1.1 Scope and requirements

Devices need to communicate over the Web (devices are wifi-enabled) to their backend cloud infrastructure (IaaS and PaaS) to send status and retrieve updates. There will be about 100k devices connected, and it is important that the architecture be scalable when more devices are added. The rate fluctuates with spikes. Data format is XML.

Need to find the optimal schema for this data, accounting for fast writes and fast retrieval, minimizing the amount of space utilized.
Cassandra is a good choice for storing this data, but how to proceed with the data schema?

1.2 Data schema & queries

The data that we want to store in Cassandra are of the format below.

1. Sample data format

Column name	Sample value	Comment
Date	02/05/2013	Day's worth of data
Device_id	As-333-fd-45	unique id for device
timestamp	02:44:45	Time stamp for this date
Event_type	notification	Other data
Message_id	454
Message	M455

2. Queries

As we know in NoSQL, the design of the tables is driven by the queries of the data rather than by its entities & relationships; i.e., optimizing for reads at write time. Here are the types of queries that we want out of the data:

Types of Queries:

- Q1 -> Get all records for a particular date

- Q2 -> Get a record for a date and a device_id

- Q3 -> Get a record for a device_id
- Q4 -> Get all records for a date and a timestamp between x and y

Lets review the options that we have to construct the table for this data. We will use CQL for this. The main issue has to do with finding the proper Primary Key for our objects.

1.2.1 Option 1:

PRIMARY KEY = 'date, device_id'

The date object, will be the partitioning key; device_id will be the clustering key. The date object will be the same throughout the day's worth of data.
The clustering key (device_id) on the other hand should not be unique. It is used for ordering when querying objects.
This seems like the wrong design altogether.

1.2.2 Option 2:

- PRIMARY KEY = 'device_id'

Only utilize this as the partitioning key. It is preferable as this is a unique value. The partitioning key is used to distribute the data across nodes, so we want this as random as possible.

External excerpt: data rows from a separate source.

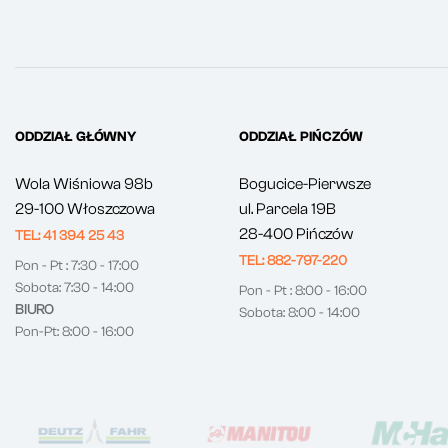
ODDZIAŁ GŁÓWNY
ODDZIAŁ PIŃCZÓW
Wola Wiśniowa 98b
Bogucice-Pierwsze
29-100 Włoszczowa
ul. Parcela 19B
28-400 Pińczów
TEL: 41 394 25 43
TEL: 882-797-220
Pon - Pt : 7:30 - 17:00
Sobota: 7:30 - 14:00
Pon - Pt : 8:00 - 16:00
BIURO
Sobota: 8:00 - 14:00
Pon-Pt: 8:00 - 16:00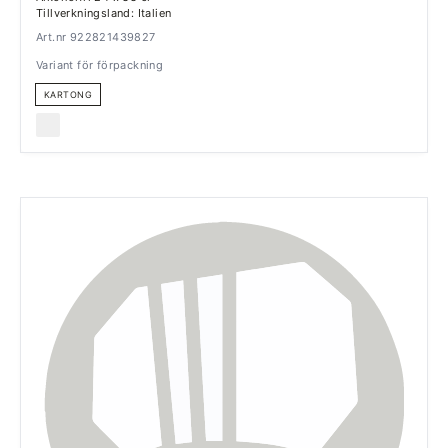
Tillverkningsland: Italien
Art.nr 922821439827
Variant för förpackning
KARTONG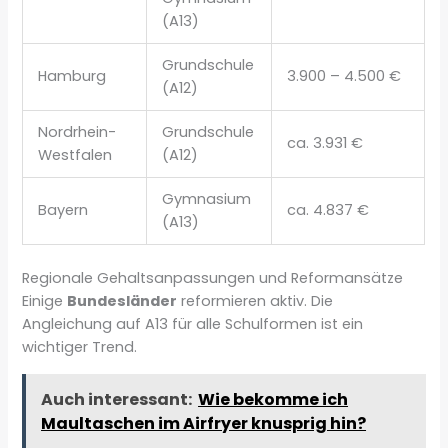
(A13)
Grundschule
Hamburg
3.900 – 4.500 €
(A12)
Nordrhein-
Grundschule
ca. 3.931 €
Westfalen
(A12)
Gymnasium
Bayern
ca. 4.837 €
(A13)
Regionale Gehaltsanpassungen und Reformansätze
Einige
Bundesländer
reformieren aktiv. Die
Angleichung auf A13 für alle Schulformen ist ein
wichtiger Trend.
Auch interessant:
Wie bekomme ich
Maultaschen im Airfryer knusprig hin?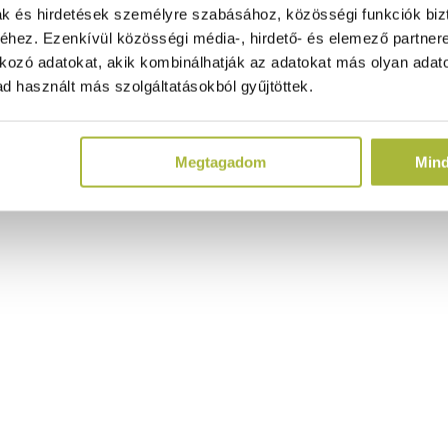
ak és hirdetések személyre szabásához, közösségi funkciók biz
hez. Ezenkívül közösségi média-, hirdető- és elemező partner
kozó adatokat, akik kombinálhatják az adatokat más olyan adato
d használt más szolgáltatásokból gyűjtöttek.
Megtagadom
Min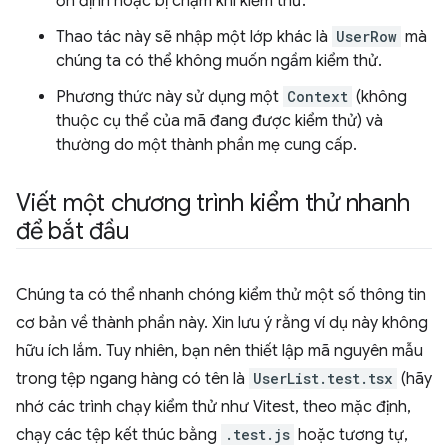
ổn định hoặc bị chậm khi kiểm thử.
Thao tác này sẽ nhập một lớp khác là
UserRow
mà
chúng ta có thể không muốn ngầm kiểm thử.
Phương thức này sử dụng một
Context
(không
thuộc cụ thể của mã đang được kiểm thử) và
thường do một thành phần mẹ cung cấp.
Viết một chương trình kiểm thử nhanh
để bắt đầu
Chúng ta có thể nhanh chóng kiểm thử một số thông tin
cơ bản về thành phần này. Xin lưu ý rằng ví dụ này không
hữu ích lắm. Tuy nhiên, bạn nên thiết lập mã nguyên mẫu
trong tệp ngang hàng có tên là
UserList.test.tsx
(hãy
nhớ các trình chạy kiểm thử như Vitest, theo mặc định,
chạy các tệp kết thúc bằng
.test.js
hoặc tương tự,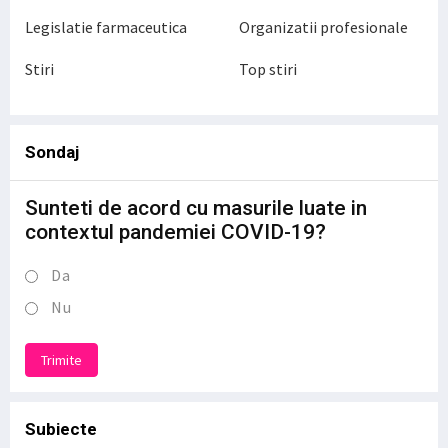
Legislatie farmaceutica
Organizatii profesionale
Stiri
Top stiri
Sondaj
Sunteti de acord cu masurile luate in
contextul pandemiei COVID-19?
Da
Nu
Trimite
Subiecte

Secondary index on date ; required since date is not part of the key.

Secondary index on timestamp

1.2.3 Option 3:

PRIMARY KEY (device_id, date, timestamp)

This removes the need for the secondary indexes, and thus is a gain of space. However, it adds constraints as one must using filtering (i.e., scan in memory through a B-tree) for queries on the PK fields.

1.2.4 Option 4:

PRIMARY KEY ((device_id, date), timestamp);

device_id / date will be the partitioning key. timestamp is the clustering key.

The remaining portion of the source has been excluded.